The un-peaceful Kingdom of Koreta

Vlatko Ilić

IX Government Constitution of the Kingdom of Koreta works with conventions that constitute one theatrical performance, that is, translates one public event into a socially recognizable act; with public space, precise duration, ‘a text’ (which in this case is a reason, rather then the proposal for the performance), positions of authors, and performers, audience, that is, with appropriate technical means and social infrastructure.

Spaces of IX Government Constitution of the Kingdom of Koreta performing, spaces of an assembly, are ones already consented, like a theatre building is, to negotiations and constitutions of meanings. We could trust that processes of signifying in theatre act unilaterally however, a show is always performed with an audience. It is the act of shaping common experiences into a totality, which, as such can be included into some of rational meta-orders. Meanings of a performance are ‘a result’ for which the audience is always in-directly responsible. ‘Drama’ begins in the moment when the propositions for the composition of IX Government are handed to the audience, and the voting, as its release, leads to the end, the Government constitution. Thus, although the structure of this event might seem anti-narrative, it is based upon the principle of casue and effect, and it corresponds to the mechanisms of ‘the text’, even if it is not expectantly drama-like structured. Drama is enacting within the narratives of History, political parties and coalitions, the very materiality of the event and uncertainity of the elections. Its protagonists are: the actress, unmistaken signifier of the theatre space (the historical object of a gaze, traditionally the least visible and most desired, the source of Others’ texts), then the author of Koreta, the initiator of action, the director, the one responsible for the dynamics of intensities that will follow, and the audience.

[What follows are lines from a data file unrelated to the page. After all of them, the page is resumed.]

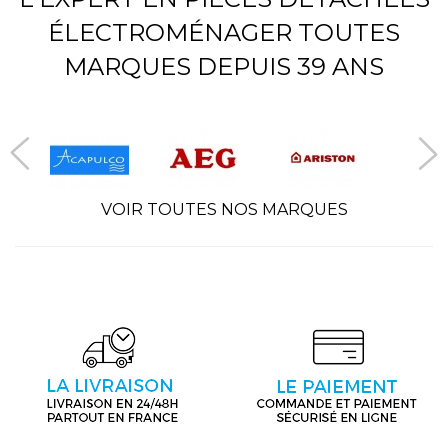
ÉLECTROMÉNAGER TOUTES
MARQUES DEPUIS 39 ANS
VOIR TOUTES NOS MARQUES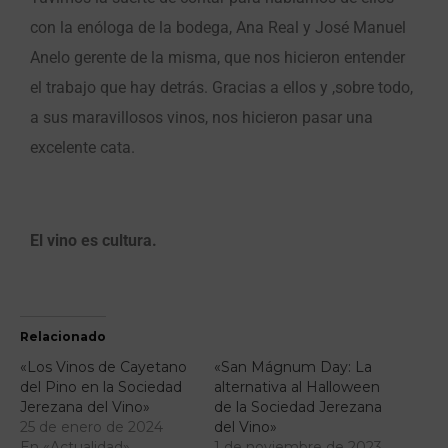
con la enóloga de la bodega, Ana Real y José Manuel
Anelo gerente de la misma, que nos hicieron entender
el trabajo que hay detrás. Gracias a ellos y ,sobre todo,
a sus maravillosos vinos, nos hicieron pasar una
excelente cata.
El vino es cultura.
Relacionado
«Los Vinos de Cayetano
«San Mágnum Day: La
del Pino en la Sociedad
alternativa al Halloween
Jerezana del Vino»
de la Sociedad Jerezana
25 de enero de 2024
del Vino»
En «Actualidad»
1 de noviembre de 2023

IX Government Constitution of the Kingdom of Koreta, is it a theatre performance? The act of naming something with a specific term is always a metter of social contract, and that is exactly IX Government Constitution of the Kingdom of Koreta offering. Not because it might be easier, or not, to describe every live act as a performance, but because by doing so, by artists’ self-naming, one logical problem is imposed to the (local) art scene What are the consequences on naming IX Government Constitution of the Kingdom of Koreta a theatre performance?

A theatre performance is confronted with the heritige of its own discipline, whose established basic regulations became unsustainable. The processes of identification are taken over by mediums such as film or television are, a completeness of a sistem is undermined by the interactive programms such as reality shows, and entities of time and space are not anymore part of contemporary everyday experience. At the same time, theatre has to answer to challenges of the time in which it emerges, to its acceleration and fragmentation, as well as to its phenomenons: Internet, web streaming, genetic engineering, etc. Is it possible to think theatre as an artistic practice? Contemporary art pieces are often defined as art practices, through which it is insisted on its effects, and the effects of the environment on it. This terminology switch signifies the change of thinking meanings, they are not clear, self-considered and unchangable, but rather erratic and uncertain, and they are always already in processes of constituting. How does theatre translates this switch into the language of its own discipline, if a performance exists only as an unique materialisation (in a specific time and space, determed by temperature, sound, bodies of performers and audience members, number of audience, etc.). If theatre is always already a practice how to re-territorialize its field in order to achieve critical action?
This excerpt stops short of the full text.